TWB a officialisé fin novembre la création de la première start-up issue de ses projets de recherche. Nommée EnobraQ, elle se concentre sur une technologie de capture et valorisation du CO2 grâce à des levures.

Créée le 30 octobre dernier, la start-up affiche son ambition de capturer le CO2 pour ensuite le valoriser grâce aux levures. Et, EnobraQ compte de solides références. Il s'agit en effet de la « 1re start-up issue de la plateforme TWB (Toulouse White Biotech) », s'est félicité Pierre Monsan, directeur fondateur de TWB. La technologie clé d'EnobraQ provient d'un des premiers projets de recherche initiés par TWB et nommé Carboyeast.

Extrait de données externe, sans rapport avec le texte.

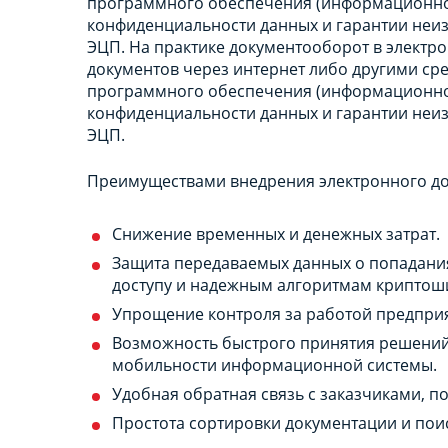
программного обеспечения (информационной
конфиденциальности данных и гарантии неиз
ЭЦП. На практике документооборот в электро
документов через интернет либо другими ср
программного обеспечения (информационной
конфиденциальности данных и гарантии неиз
ЭЦП.
Преимуществами внедрения электронного до
Снижение временных и денежных затрат.
Защита передаваемых данных о попадания
доступу и надежным алгоритмам крипто
Упрощение контроля за работой предпри
Возможность быстрого принятия решений 
мобильности информационной системы.
Удобная обратная связь с заказчиками, 
Простота сортировки документации и по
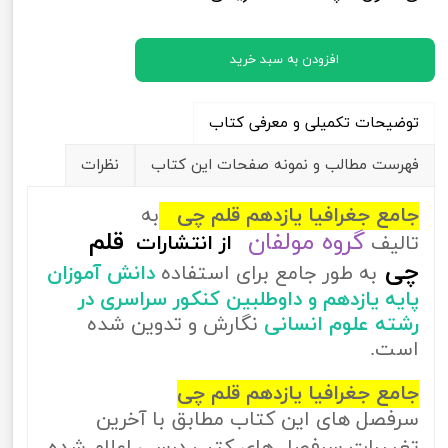
افزودن به سبد خرید
توضیحات تکمیلی و معرفی کتاب
فهرست مطالب و نمونه صفحات این کتاب
نظرات
جامع جغرافیا یازدهم قلم چی
به
گروه مولفان
قلم
تالیف
از
انتشارات
چی
به طور جامع برای استفاده
دانش آموزان
پایه یازدهم و داوطلبین کنکور سراسری در
رشته علوم انسانی
نگارش و تدوین شده
است.
جامع جغرافیا یازدهم قلم چی
سرفصل های این کتاب مطابق با آخرین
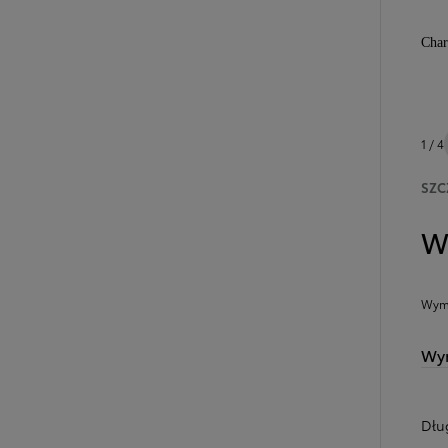
Char
1 / 4
SZC
W
Wymi
Wym
Dłu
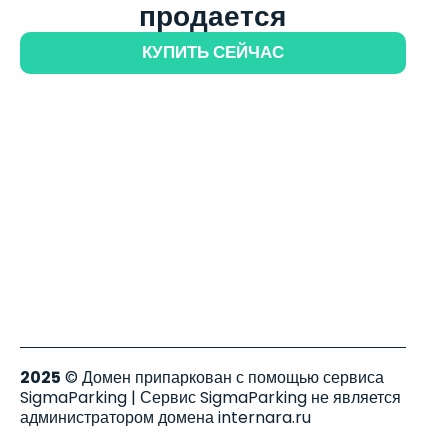
продается
КУПИТЬ СЕЙЧАС
2025
© Домен припаркован с помощью сервиса
SigmaParking | Сервис SigmaParking не является
администратором домена internara.ru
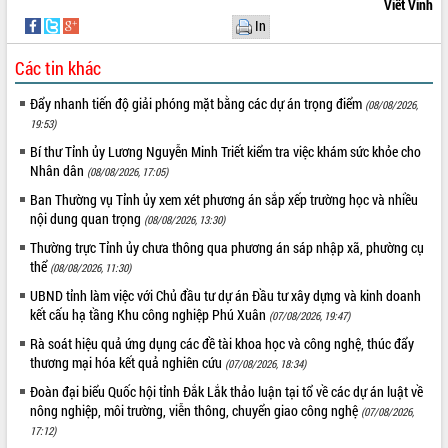
Viết Vinh
In
Các tin khác
Đẩy nhanh tiến độ giải phóng mặt bằng các dự án trọng điểm
(08/08/2026,
19:53)
Bí thư Tỉnh ủy Lương Nguyễn Minh Triết kiểm tra việc khám sức khỏe cho
Nhân dân
(08/08/2026, 17:05)
Ban Thường vụ Tỉnh ủy xem xét phương án sắp xếp trường học và nhiều
nội dung quan trọng
(08/08/2026, 13:30)
Thường trực Tỉnh ủy chưa thông qua phương án sáp nhập xã, phường cụ
thể
(08/08/2026, 11:30)
UBND tỉnh làm việc với Chủ đầu tư dự án Đầu tư xây dựng và kinh doanh
kết cấu hạ tầng Khu công nghiệp Phú Xuân
(07/08/2026, 19:47)
Rà soát hiệu quả ứng dụng các đề tài khoa học và công nghệ, thúc đẩy
thương mại hóa kết quả nghiên cứu
(07/08/2026, 18:34)
Đoàn đại biểu Quốc hội tỉnh Đắk Lắk thảo luận tại tổ về các dự án luật về
nông nghiệp, môi trường, viễn thông, chuyển giao công nghệ
(07/08/2026,
17:12)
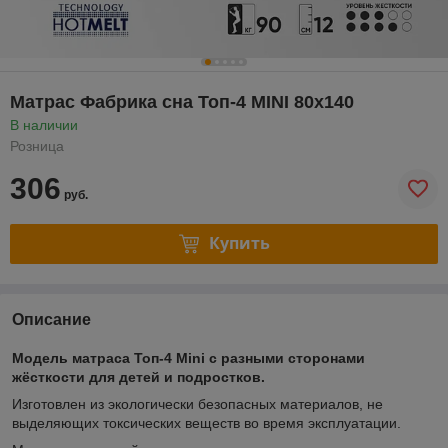
Матрас Фабрика сна Топ-4 MINI 80х140
В наличии
Розница
306
руб.
Купить
Описание
Модель матраса Топ-4 Mini с разными сторонами
жёсткости для детей и подростков.
Изготовлен из экологически безопасных материалов, не
выделяющих токсических веществ во время эксплуатации.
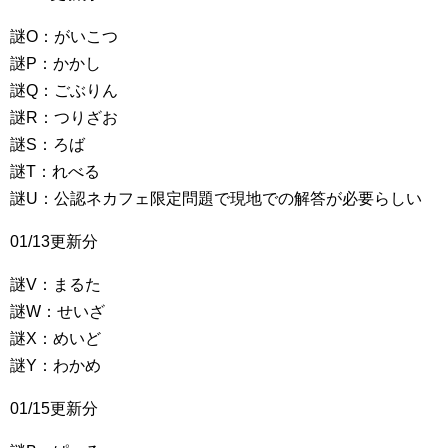
謎O：がいこつ
謎P：かかし
謎Q：ごぶりん
謎R：つりざお
謎S：ろば
謎T：れべる
謎U：公認ネカフェ限定問題で現地での解答が必要らしい
01/13更新分
謎V：まるた
謎W：せいざ
謎X：めいど
謎Y：わかめ
01/15更新分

Retenu en février 2012, ce projet était porté par l'équipe Ingénierie moléculaire et métabolisme du Laboratoire d'ingénierie des systèmes biologiques et des procédés (LISBP) de l'Insa de Toulouse. Il visait à développer la capture de CO2 couplée à l'oxydation de l'hydrogène pour la production dans des levures de molécules d'intérêt pour les industriels.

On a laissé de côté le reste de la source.